Le champ social rejoint la question RH : l’égalité homme-femme, le handicap dans l’emploi, l’alternance, la qualité de vie au travail…

Autre champ, celui de la gouvernance avec les enjeux de déontologie, de conflit d’intérêt et de transparence. Sur la question des achats et de la relation aux fournisseurs, il faut professionnaliser les habitudes et les pratiques.

Sur tous ces sujets, notre ambition est de pousser les logiques de progrès, acculturer les entreprises et les dirigeants pour qu’ils s’en saisissent et n’attendent pas la réglementation.

La DPEF, et plus largement la démarche RSE, sont-elles pertinentes pour toutes les ESH, quelle que soit leur taille ?

J’en suis convaincu.

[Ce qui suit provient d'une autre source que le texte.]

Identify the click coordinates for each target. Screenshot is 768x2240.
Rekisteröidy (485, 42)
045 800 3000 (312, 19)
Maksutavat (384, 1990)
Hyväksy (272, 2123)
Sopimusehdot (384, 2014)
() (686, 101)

D’un point de vue réglementaire, la DPEF s’adresse à de gros organismes(2) mais ceux de taille plus modeste n’ont pas à traiter de tous les champs. Par exemple, quand l’obligation réglementaire est de loger 5% de personnes relevant du Dalo, un organisme peut se fixer 10%.

Notre Fédération a été en pointe sur ces sujets, via le Fonds d’innovation sociale.

La RSE est-elle utile pour envisager le “monde d’après” ?

Le monde Hlm est en proie au doute car notre écosystème évolue très vite. Pour autant, nous avons quelques fondamentaux et un fil rouge : notre utilité sociale. C’est notre capacité, dans une société de marché, à réguler ses défauts lorsqu’il n’apporte pas de réponse au logement des publics modestes. Ce fondamental du métier Hlm depuis la guerre, je pense, restera. La démarche RSE permet en outre d’intégrer les mouvements sociologiques de notre société et d’être en phase avec ses attentes.

Où est le pilote RSE dans une ESH ?

La RSE ne peut pas se gérer en silos. Le pilote doit avoir une fonction transversale, savoir se repérer dans les arcanes de l’entreprise et lui-même être bien repéré. À Domofrance, c’est le responsable qualité et marketing. Parfois, il se situe au niveau du secrétariat général, de la communication…

Quand on présente à des patrons notre bilan RSE avec nos engagements en matière de soutien à l’économie locale et de création de valeur… ils voient une entreprise moderne et non plus une entreprise poussiéreuse qui gère des barres peuplées de “cassos”.

Les jeunes diplômés ne disent jamais “mon rêve est de bosser chez un bailleur social”. Mais quand ils préparent leurs entretiens d’embauche en lisant les engagements RSE d’un organisme, ça leur parle.

Propos recueillis par Valérie Liquet

(1) Voir notre article p.19.
(2) L’effet seuil, qui est en cours d’évolution, est aujourd’hui de 500 salariés et 100 millions d’euros de chiffre d’affaires.